3 de mayo de 2013

¿Quién derriba nuestros muros interiores?

Autor: Leonardo Arellano

Todas las personas, unas más, otras menos, tienen sus propios muros interiores. Saberlo y reconocerlo es de por sí una ventaja, pero es necesario descubrir esos muros que limitan mi avance en la vida y son un obstáculo para la felicidad. Una vez terminado el trabajo de búsqueda y dado el respectivo diagnóstico, es hora de poner manos a la obra. Hay que demoler mis muros, pero, ¿quién puede hacerlo?

Derribar un muro es difícil: se necesita personal que cuente con los instrumentos más eficaces para hacerlo bien. Sin embargo, para derribar los muros interiores, el personal se reduce a dos trabajadores: Cristo y yo.

Cristo vino al mundo hace más de 2000 años: derribó muros, rompió esquemas, abrió corazones. Sólo con su ayuda se derriban los muros interiores. Demolió la rigidez de la ley practicada y exigida por los fariseos, dándole su plenitud en el amor. Rompió la barrera infranqueable entre los pecadores y los que se tenían por justos. Predicó y practicó el amor al prójimo, incluso a los enemigos. Cristo, hoy, quiere ayudarme a derribar mis muros.

No obstante, Cristo no sustituye mi trabajo personal. He de esforzarme para que con su ayuda y ejemplo pueda demoler mis propios muros. Se hace imperante un trabajo arduo, constante, en el que yo colabore con Cristo, para formar un equipo. En todo momento Él será mi guía y compañero. Nunca me va a fallar. Todo depende de mi escucha y apertura hacia Él, del seguimiento de su ejemplo. Así, no habrá muro inaccesible.

Una vez derribados mis muros interiores, debo vigilar atento para que no se vayan creando otros nuevos. Para ello, es necesario mantenerme en el amor a Dios y por Él y en Él, el sano amor a mí mismo y a mi prójimo.

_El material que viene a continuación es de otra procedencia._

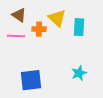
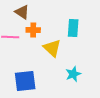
brown triangle: (19, 15) -> (22, 12), moved
yellow triangle: (57, 18) -> (52, 48), moved

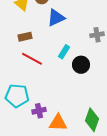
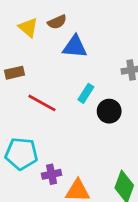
blue triangle: (56, 18) -> (75, 47), turned 30
brown rectangle: (25, 37) -> (14, 73), moved

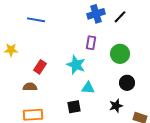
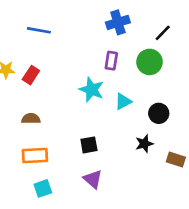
black line: (120, 17) -> (163, 33), moved
green circle: (120, 54) -> (150, 62), moved
red rectangle: (40, 67) -> (31, 75), moved
cyan triangle: (88, 88) -> (123, 101), moved, turned -32

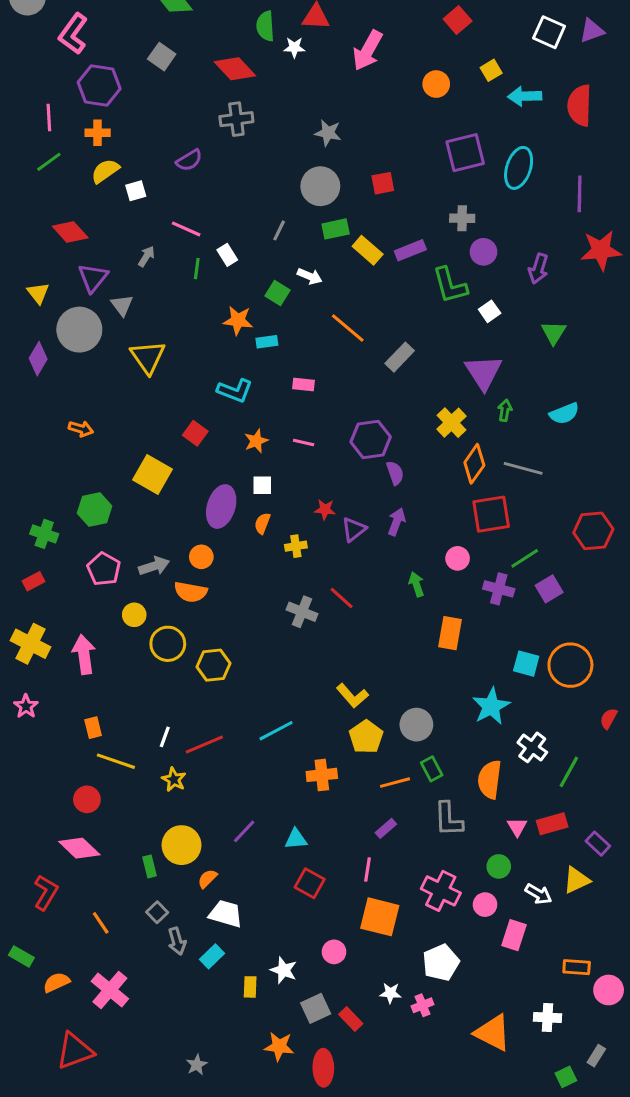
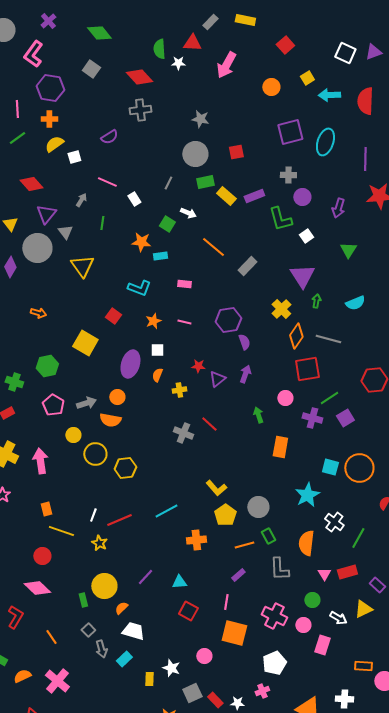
green line: (197, 269) -> (102, 223), moved
white star: (390, 993) -> (237, 703), moved

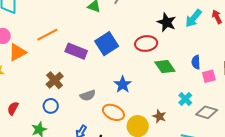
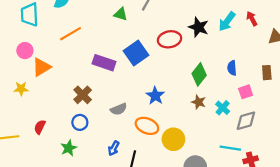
orange line: (47, 35) -> (70, 34), moved
red ellipse: (146, 43) -> (169, 39), moved
green diamond: (165, 67) -> (199, 74), turned 75
pink square: (209, 76) -> (246, 92), moved
gray diamond: (207, 112) -> (246, 121), turned -30
brown star: (159, 116) -> (199, 102), moved

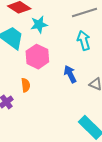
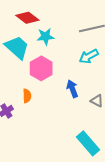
cyan arrow: (84, 41) -> (89, 56), turned -108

El derribar muros es un trabajo arduo que requiere perseverancia y esfuerzo. Puede durar días, meses, quizá años: depende de cada uno, de su situación personal. No desesperemos: seamos realistas y pacientes, mantengamos un sano optimismo. No olvidemos que Cristo y yo formamos un equipo. Ni sólo Cristo, ni sólo yo: ambos. Ya sabemos cómo hacerlo. ¡Es hora de comenzar!